六本木の「ラトリエ ドゥ ジョエル・ロブション」でフレンチランチ
ミシュランの星を持つ店が数多く集まる東京には、フランスを代表するシェフも店を構えています。今回、私が選んだのは六本木ヒルズの「ラトリエ ドゥ ジョエル・ロブション」。取材時、ミシュラン二つ星を獲得していたレストランです。
ジョエル・ロブションはフランスで名声を築いたのち、モナコ、ニューヨーク、ロンドン、東京をはじめ、世界各地にレストランを展開しました。当時、ロブションの店が獲得していたミシュランの星は計28。シェフとして世界最多でした。

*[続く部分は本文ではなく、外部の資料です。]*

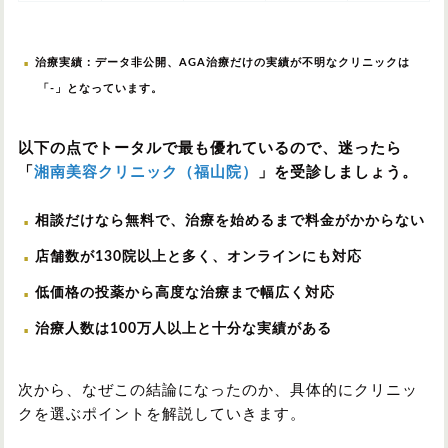
治療実績：データ非公開、AGA治療だけの実績が不明なクリニックは
「-」となっています。
以下の点でトータルで最も優れているので、迷ったら
「
湘南美容クリニック（福山院）
」を受診しましょう。
相談だけなら無料で、治療を始めるまで料金がかからない
店舗数が130院以上と多く、オンラインにも対応
低価格の投薬から高度な治療まで幅広く対応
治療人数は100万人以上と十分な実績がある
次から、なぜこの結論になったのか、具体的にクリニッ
クを選ぶポイントを解説していきます。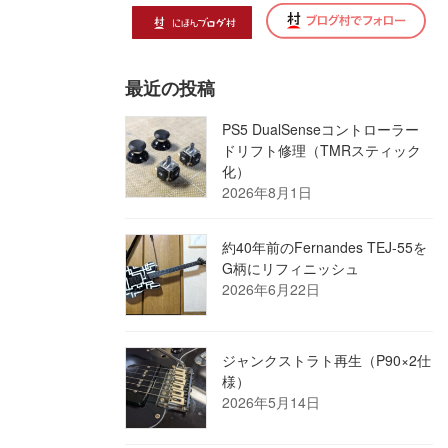
最近の投稿
PS5 DualSenseコントローラー
ドリフト修理（TMRスティック
化）
2026年8月1日
約40年前のFernandes TEJ-55を
G柄にリフィニッシュ
2026年6月22日
ジャンクストラト再生（P90×2仕
様）
2026年5月14日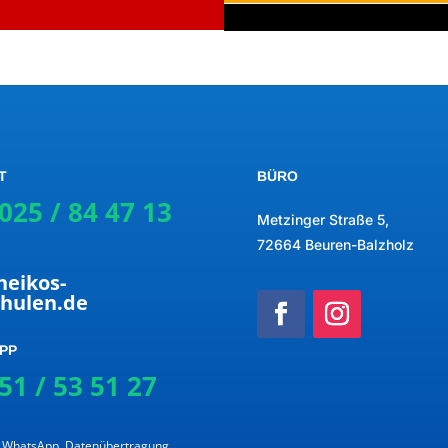
T
BÜRO
025 / 84 47 13
Metzinger Straße 5,
72664 Beuren-Balzholz
heikos-
chulen.de
PP
51 / 53 51 27
et WhatsApp. Datenübertragung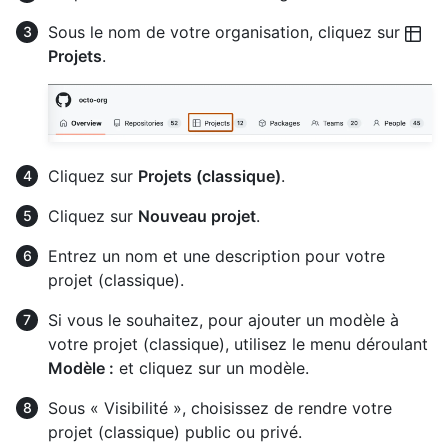
Sous le nom de votre organisation, cliquez sur
Projets
.
Cliquez sur
Projets (classique)
.
Cliquez sur
Nouveau projet
.
Entrez un nom et une description pour votre
projet (classique).
Si vous le souhaitez, pour ajouter un modèle à
votre projet (classique), utilisez le menu déroulant
Modèle :
et cliquez sur un modèle.
Sous « Visibilité », choisissez de rendre votre
projet (classique) public ou privé.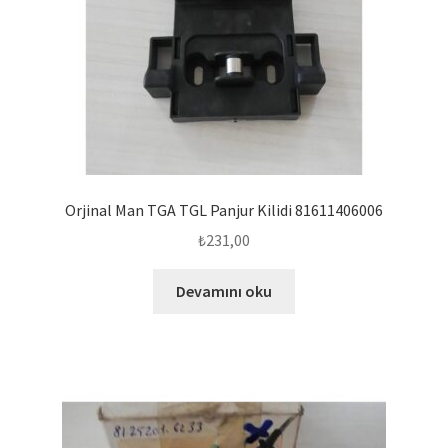
Orjinal Man TGA TGL Panjur Kilidi 81611406006
₺
231,00
Devamını oku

「ラトリエ」の構想が初めて店として形になったのは、2003年の東京でした。その後、フランス、香港、ラスベガスなど世界の主要都市へ広がっていきます。東京店が入るのは、高級ブランドのブティックが並ぶ六本木ヒルズ。買い物の途中にも、カウンターで落ち着いてフランス料理を味わえる一軒です。
厨房を囲む、赤と黒のカウンター
赤と黒を基調とした店内は照明が控えめで、落ち着いた雰囲気です。大きなオープンキッチンを約40席の長いカウンターが囲み、その周囲にはハイテーブルも置かれています。席からは、料理人の手元や厨房の動きを間近に眺められます。ロブションが東京の寿司店から着想を得たというカウンター。料理人と客が向き合う距離感が、赤と黒の内装にも違和感なくなじんでいました。
日本の食材がのぞくフランス料理
取材時、厨房を率いていたのは関谷 健一朗シェフ。メニューには、フランス料理を軸に、日本の食材や発想を生かした皿が並んでいました。ランチコースは3,200円(25ユーロ)、4,200円(30ユーロ)、6,800円(50ユーロ)の3種類で、昼夜共通のアラカルトも用意。ディナーは5,200円(40ユーロ)から、デギュスタシオンコースの16,500円(125ユーロ)までありました。この水準の料理としては、比較的抑えられた価格です。
ランチコースで選んだ三皿
コースは小さなアミューズに始まり、前菜へ。私が選んだのは、半熟卵にイベリコ豚の生ハムを添え、パルメザンの塩気をきかせたムースと合わせた一皿です。メインは、牛頬肉にニンジンのピュレとクミンのエマルションを添えたもの。クミンは明確に香るものの、煮込んだ牛頬肉の旨みを邪魔しません。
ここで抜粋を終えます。